Mit meinen Fingern raufe ich mir durch die Haare und bemerke erst jetzt, dass mein Mund weit offen ist. Schnell klappe ich ihn zu, da jetzt die Menschen mich anstarren. Was soll ich jetzt tun? Herumschreien und fragen, ob ich wirklich der Einzige bin, der das gesehen hat? Wahrscheinlich würden sie mich dann für verrückt erklären. Weil das hier ist das Land in dem alles möglich ist, doch meine Beobachtung geht dann doch zu weit und sie werden mir nicht glauben.

Am Broadway entlangspazierend grüble ich noch immer. Was ist dort passiert und was soll ich jetzt machen? Das Mädchen mit vielleicht all meinen Antworten glitt mir durch die Finger. Und jemand in dieser Stadt zu finden mit nur dem Vornamen der gesuchten Person, ist unmöglich. Nicht der beste Stalker würde sie finden, denn wie viele Leute mit dem Namen "Posy" wird es in New York geben? Dutzende! "So unmöglich wie das Verschwinden von zwei Personen?", schießt es mir durch den Kopf und es sollte meine Hoffnung aufflammen lassen, doch eher das Gegenteil ist der Fall. Langsam habe ich das Gefühl, dass dieser ganze Tripp ein Fehler war. Ich bin in einer riesen Stadt ohne mich auszukennen oder eine Ahnung, was ich jetzt machen könnte. Nicht einmal ein Ticket zurück nach San Francisco habe ich.

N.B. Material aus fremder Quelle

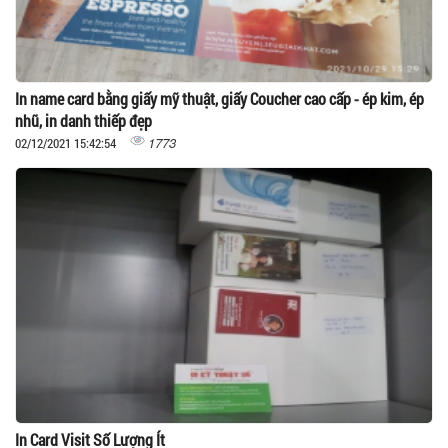
In name card bằng giấy mỹ thuật, giấy Coucher cao cấp - ép kim, ép
nhũ, in danh thiếp đẹp
1773
02/12/2021 15:42:54
In Card Visit Số Lượng Ít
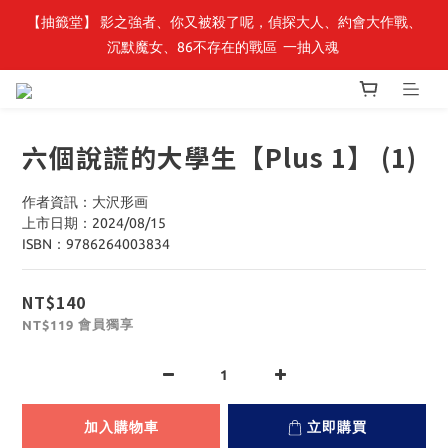
【抽籤堂】 影之強者、你又被殺了呢，偵探大人、約會大作戰、
最新開賣🔥「全知讀者視角」 周邊商品
沉默魔女、86不存在的戰區  一抽入魂 
最新開賣🔥「全知讀者視角」 周邊商品
六個說謊的大學生【Plus 1】 (1)
作者資訊：大沢形画
上市日期：2024/08/15
ISBN：9786264003834
NT$140
會員獨享
NT$119
加入購物車
立即購買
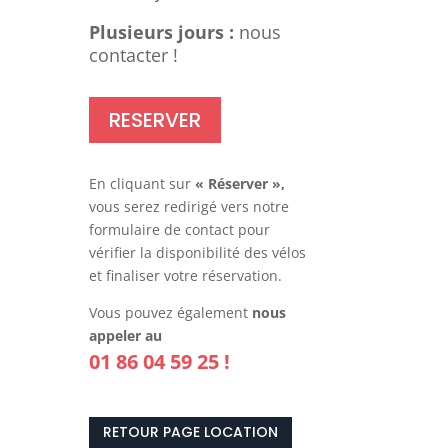
Plusieurs jours :
nous
contacter !
RESERVER
En cliquant sur
« Réserver »,
vous serez redirigé vers notre
formulaire de contact pour
vérifier la disponibilité des vélos
et finaliser votre réservation.
Vous pouvez également
nous
appeler au
01 86 04 59 25 !
RETOUR PAGE LOCATION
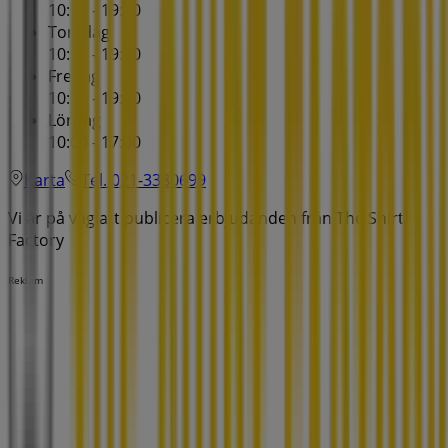
10:00 - 19:00
Torsdag
10:00 - 19:00
Fredag
10:00 - 19:00
Lördag
10:00 - 17:00
Karta
Tel. 021-3380699
Vi är på väg att publicera erbjudanden från The Shirt
Factory
Reklam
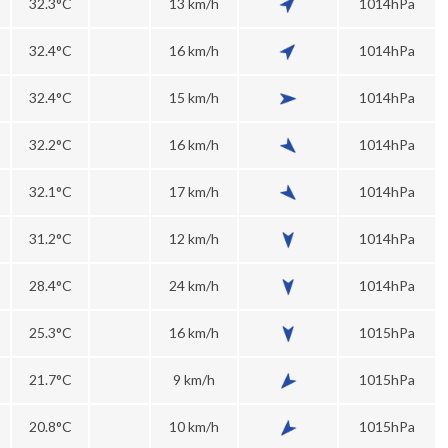
32.3°C
13 km/h
1014hPa
32.4°C
16 km/h
1014hPa
32.4°C
15 km/h
1014hPa
32.2°C
16 km/h
1014hPa
32.1°C
17 km/h
1014hPa
31.2°C
12 km/h
1014hPa
28.4°C
24 km/h
1014hPa
25.3°C
16 km/h
1015hPa
21.7°C
9 km/h
1015hPa
20.8°C
10 km/h
1015hPa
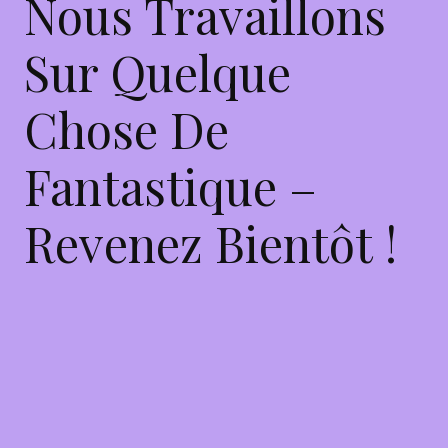
Nous Travaillons
Sur Quelque
Chose De
Fantastique –
Revenez Bientôt !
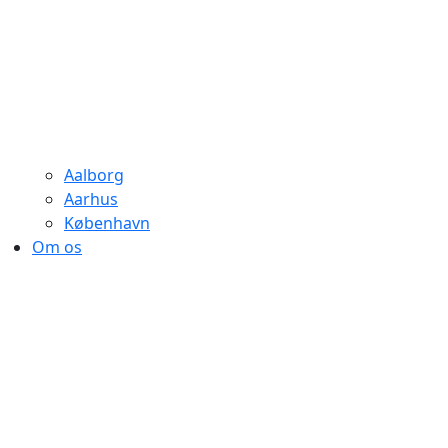
Aalborg
Aarhus
København
Om os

Frustriert lasse ich mich auf eine Bank fallen und tauche kurz in die Blinklichter der tausend Reklametafeln ein. Dort sind Bilder von Stars, Getränke und verschiedenen Kleidermarken. Kinoposter und noch mehr Marken. Dazu kommt noch all die Weihnachtsstimmung, was vor allem an dem überdimensionalen Christbaum mitten auf dem Platz liegen muss.

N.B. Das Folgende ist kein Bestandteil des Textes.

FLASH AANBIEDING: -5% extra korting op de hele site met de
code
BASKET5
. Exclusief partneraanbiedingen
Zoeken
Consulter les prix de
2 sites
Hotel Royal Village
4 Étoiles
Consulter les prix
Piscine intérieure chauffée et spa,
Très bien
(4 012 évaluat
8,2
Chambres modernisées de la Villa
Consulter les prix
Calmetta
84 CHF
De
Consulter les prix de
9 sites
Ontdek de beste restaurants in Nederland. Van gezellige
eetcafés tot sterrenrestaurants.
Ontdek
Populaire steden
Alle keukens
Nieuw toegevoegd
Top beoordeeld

Doch ihr Gesicht taucht wieder aus meiner Erinnerung auf. Das schmale Gesicht, die schwarzen Haare, die ihre Haut nur noch heller erscheinen lässt. Ihre mandelförmigen Augen und ihr erschöpfter Blick. Ein Keuchen lässt mich aufhorchen und aus dem Meer aus Lichtern auftauchen. Ein Mädchen steht etwa zehn Meter von mir entfernt und starrt mich an, als wäre ich aus dem All. Zuerst blicke ich hinter mich. Etwas kitzelt mich an der Wange. Als ich wieder zu dem Mädchen blicke erkenne ich Posy. Für einen Moment bin ich vollkommen eingenommen von Glück und Fassungslosigkeit. Hat mich Fortuna wirklich so gern? Doch ich stocke, als ich die Richtung von Posys Blick bemerke. Sie starrt mich vollkommen entgeistert an.